• [What needs to be done]
As you restate the entries, keep every word intact and leave out whatever images they hold.

• [Data provided]
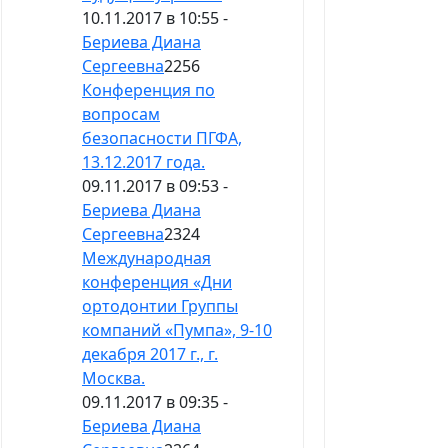
10.11.2017 в 10:55 -
Бериева Диана
Сергеевна
2256
Конференция по
вопросам
безопасности ПГФА,
13.12.2017 года.
09.11.2017 в 09:53 -
Бериева Диана
Сергеевна
2324
Международная
конференция «Дни
ортодонтии Группы
компаний «Пумпа», 9-10
декабря 2017 г., г.
Москва.
09.11.2017 в 09:35 -
Бериева Диана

• [Exercise response]
10.11.2017 в 10:55 -
Бериева Диана
Сергеевна
2256
Конференция по
вопросам
безопасности ПГФА,
13.12.2017 года.
09.11.2017 в 09:53 -
Бериева Диана
Сергеевна
2324
Международная
конференция «Дни
ортодонтии Группы
компаний «Пумпа», 9-10
декабря 2017 г., г.
Москва.
09.11.2017 в 09:35 -
Бериева Диана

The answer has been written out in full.